Best wishes, Pete. x
I’ve never had any luck with snakes head fritillary. So thanks for sharing yours – and all your lovely flowers.
It used to thrive in our north east garden 🤗
By a shady fence 🤗🌺
I wasn’t sure they would return, but they do like a wet location and this corner of the garden remains quite claggy most of the year. I’m hoping the camassia flower better this year than last, they were pretty scruffy and not as many as were previously planted.
I suspect squirrels may move bulbs around.
The snake’s head fritillary is new to me. Thanks for posting the photos.
These like a moist location and once established seem to thrive. Better in a grassy meadow really.
Lovely garden images Jude! We have had various daffodils over the years. Many have disappeared as borders get changed but somehow Jetfire has managed to survive. They get less damage in wind than the taller and heavier-flowered daffs here too. 🙂
I tend to stick to the dwarf kind, though there are taller ones in the garden which I mean to remove every year! Then forget which ones are which…
These are all so beautiful!! Thanks for the uplift on another gloomy day in the frozen tundra.
Ah, sorry to here that! Hope it thaws soon. Meanwhile share my spring bulbs.
Not that soon. We still have a couple feet of snow on the ground…..however, next week will be warmer than in recent memory. Can’t wait!
Even though you may not have sunshine every day, your garden looks like sunshine! Beautiful photo of the blue Anemone. I have to say, the flowers actually look lovely with the rain drops on them … but don’t let that stop the sunshine!
Thankfully there is some sun today! And yes, flowers do look lovely with raindrops as long as they aren’t flattened!
I always enjoy my Saturday stroll around your garden and today’s is no exception. It’s lovely to see the sunny narcissi glowing despite the rainy weather!
We have actually got some hazy sunshine today so I am off out to do some weeding, it’s all a bit too wet to do much else.
Wet here but we’re promised sun tomorrow 🙂
Going to be busy out then with it being Mothering Sunday.
Very true 🙂
I hadn’t noticed but yes the snake’s head fritillaries have appeared here too! Gorgeous tête à tête photo.

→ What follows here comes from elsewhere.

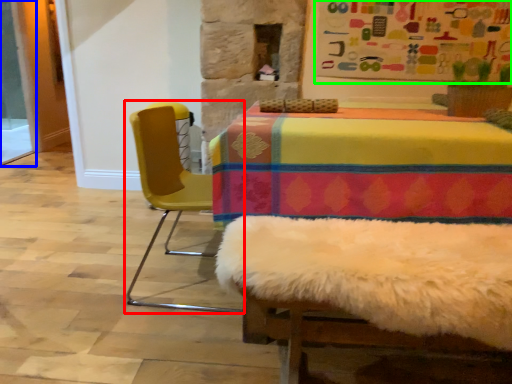 Question: Based on their relative distances, which object is farther from chair (highlighted by a red box)? Choose from screen door (highlighted by a blue box) and bulletin board (highlighted by a green box).

Choices:
 (A) screen door
 (B) bulletin board

Answer: (A) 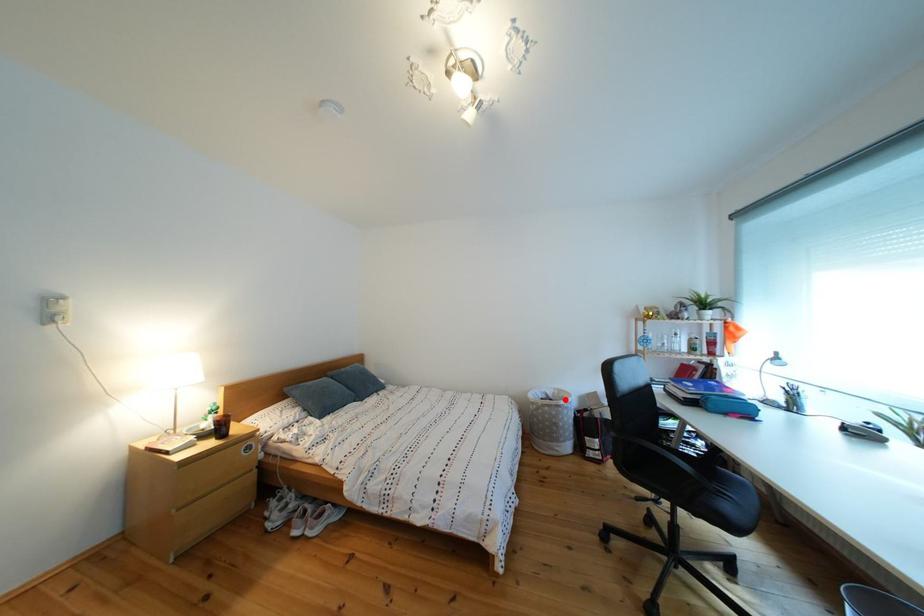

Thanks Fred, it’s astonishing how quickly things appear once they get started.
The Citrina looks rather nice. We bought bulbs at the garden fair last year and this morning one of them is flowering. According to the Google app, Harlequin sparaxis. Sounds vagely familiar 🤣 The white camelia has started to bloom too.
I have sparaxis too, bought by my son a couple of mother’s day ago, but they didn’t do very well – only one flower! My white camellia has started to open too, but already the petals are tinged with brown 😕
Well, this might be the only one but it’s a lovely dark orange colour 🤔💕
Mine was a peachy colour with maroon and yellow blotches, very pretty. Sad none of the others flowered. I left them in the pot so maybe there will be some this year? I think they are grown as summer flowering bulbs here. Flowered mid-April so fingers crossed!
I like garden surprises. 🥰 Nothing from the allium bulbs but a straggle of leaves. I live in hope .
Leaves always come first and then a flower spike should appear, the leaves get very tatty so I strip them off my plants. Purple Sensation doesn’t do very well for me, but Christophii does. What did you buy?
No clue! Sorry, been talking to James for past hour 🤭💗
Your Tete-a-Tete are gorgeous in that container – I think I need to be more adventurous in my choice of containers! Anemone coronaria is one lovely plant I fail to grow in my garden, so it’s lovely see yours – the colour is fabulous. Top of the list though are those gorgeous buds on your Tulip Sylvestris! 🙂
I wanted some fancier indoor containers so when SR had a sale I treated myself. She has some lovely containers but they are at an eye-watering price! These metal ones are useless indoors though as they leak so really suited to outdoors. I thought it might rust badly but so far it hasn’t. (Made from galvanised steel with a zinc coating)
I’ve noticed them in the past on SR, but didn’t buy. At the prices charged they really shouldn’t leak, though I expect it matters less outside. It’ll be nice to see what plants you you put into them after the Tete a Tete. 🙂
Fabulous. I do like the garden at this time of the year.
My favourite season.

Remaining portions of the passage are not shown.